During his first week on the job, Mr. Kopp received a call from Mr. Nizich, an aide to Gov. Palin. Trooper Wooten, in uniform, had shown up at the governor’s picnic, which is open to the public. “Is there anything you can do?” Mr. Nizich asked, explaining that the Palins were concerned about his presence.

The trooper was told to leave the area.

About a week later, Mr. Kopp resigned amid [from his job].

Trooper Mike Wooten, who declined to be interviewed for this article, remains on the force as a patrol trooper.


It is reported by CNN.com that Todd Palin testified that he never pressured the public safety commissioner, the governor wanted to move the department in another direction.

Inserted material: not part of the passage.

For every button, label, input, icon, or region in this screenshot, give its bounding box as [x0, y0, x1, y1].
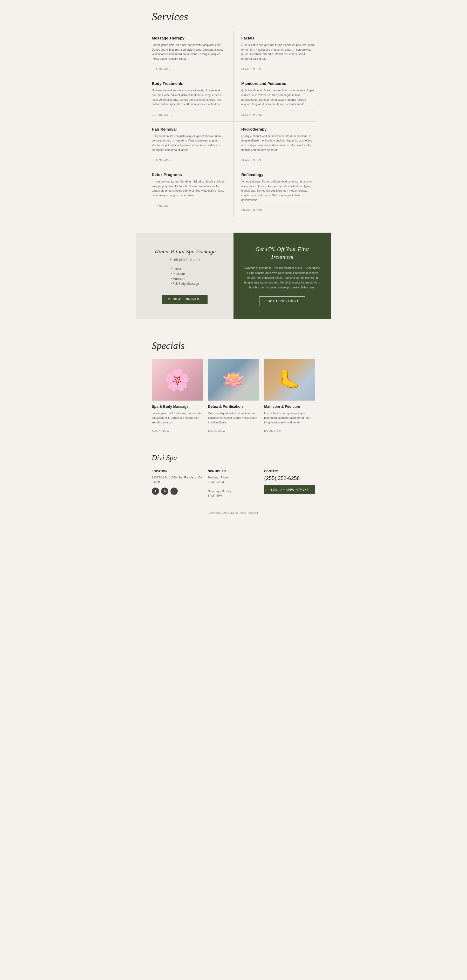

What follows are excerpts of the different stories that Todd Palin told about WHY Walt Monegan was fired:


Palin's husband, Todd, said in a sworn affidavit released Wednesday night that he never pressured the state's public safety commissioner to fire Palin's former brother-in-law, a state trooper who had divorced the governor's sister.

Public Safety Commissioner Walt Monegan was not fired this summer because he wouldn't dismiss the trooper, Todd Palin said in his written response to questions from the state Legislature's investigation into Monegan's firing.

"My concerns ... were not why Monegan was reassigned," Palin said in the 52-page document.

Some of Todd's stories include:
  • His wife - the governor - was unhappy with Monegan because of "budget issues and failure to fill trooper vacancies."

  • [Walt Monegan] was offered a reassignment, and he resigned rather than accept the reassignment.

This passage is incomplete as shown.